---- Listed records
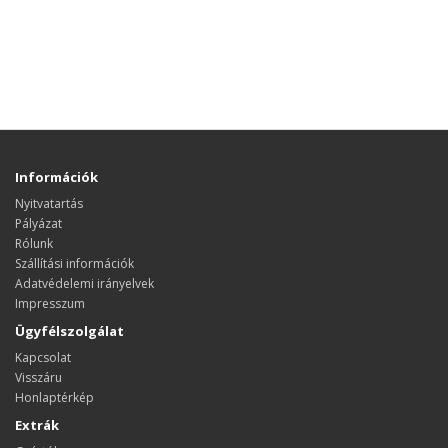
Információk
Nyitvatartás
Pályázat
Rólunk
Szállítási információk
Adatvédelemi irányelvek
Impresszum
Ügyfélszolgálat
Kapcsolat
Visszáru
Honlaptérkép
Extrák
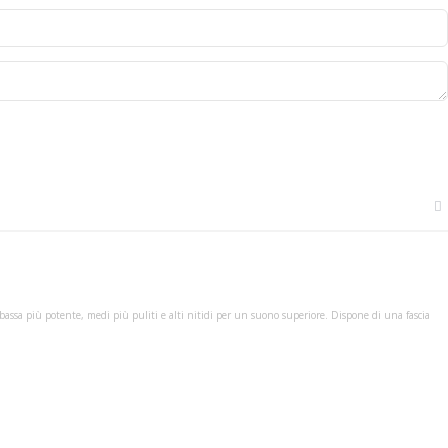
a bassa più potente, medi più puliti e alti nitidi per un suono superiore. Dispone di una fascia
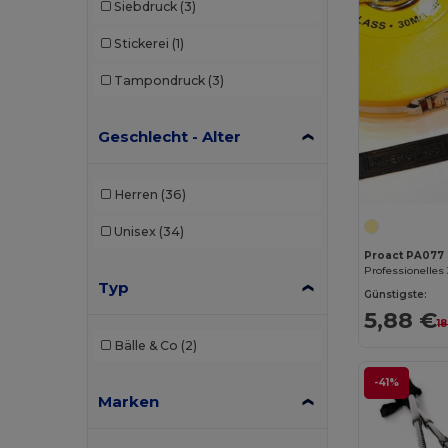
Siebdruck
(3)
Stickerei
(1)
Tampondruck
(3)
Geschlecht - Alter
Herren
(36)
Unisex
(34)
Proact PA077
Typ
Günstigste:
5,88 €
1
Bälle & Co
(2)
-41%
Marken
--------
• **Exercise instructions**
Drop the images and transcribe the entries above exactly.

• **Response**
Információk
Nyitvatartás
Pályázat
Rólunk
Szállítási információk
Adatvédelemi irányelvek
Impresszum
Ügyfélszolgálat
Kapcsolat
Visszáru
Honlaptérkép
Extrák
a bassa più potente, medi più puliti e alti nitidi per un suono superiore. Dispone di una fascia
Siebdruck
(3)
Stickerei
(1)
Tampondruck
(3)
Geschlecht - Alter
Herren
(36)
Unisex
(34)
Proact PA077
Typ
Günstigste:
5,88 €
1
Bälle & Co
(2)
-41%
Marken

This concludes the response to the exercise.